** EXERCISE INSTRUCTIONS **
Reproduce the records precisely. Omit every picture.

** RECORDS FOR PROCESSING **
________________

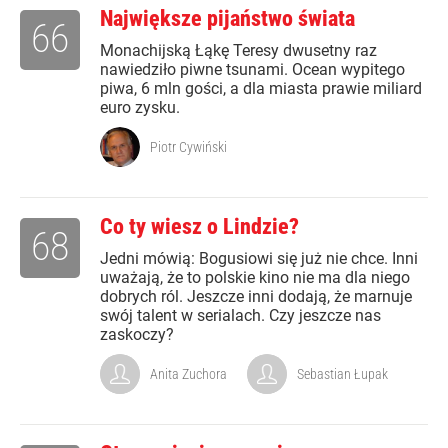
Największe pijaństwo świata
66
Monachijską Łąkę Teresy dwusetny raz
nawiedziło piwne tsunami. Ocean wypitego
piwa, 6 mln gości, a dla miasta prawie miliard
euro zysku.
Piotr Cywiński
Co ty wiesz o Lindzie?
68
Jedni mówią: Bogusiowi się już nie chce. Inni
uważają, że to polskie kino nie ma dla niego
dobrych ról. Jeszcze inni dodają, że marnuje
swój talent w serialach. Czy jeszcze nas
zaskoczy?
Anita Zuchora
Sebastian Łupak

________________

** REPLY **
Największe pijaństwo świata
66
Monachijską Łąkę Teresy dwusetny raz
nawiedziło piwne tsunami. Ocean wypitego
piwa, 6 mln gości, a dla miasta prawie miliard
euro zysku.
Piotr Cywiński
Co ty wiesz o Lindzie?
68
Jedni mówią: Bogusiowi się już nie chce. Inni
uważają, że to polskie kino nie ma dla niego
dobrych ról. Jeszcze inni dodają, że marnuje
swój talent w serialach. Czy jeszcze nas
zaskoczy?
Anita Zuchora
Sebastian Łupak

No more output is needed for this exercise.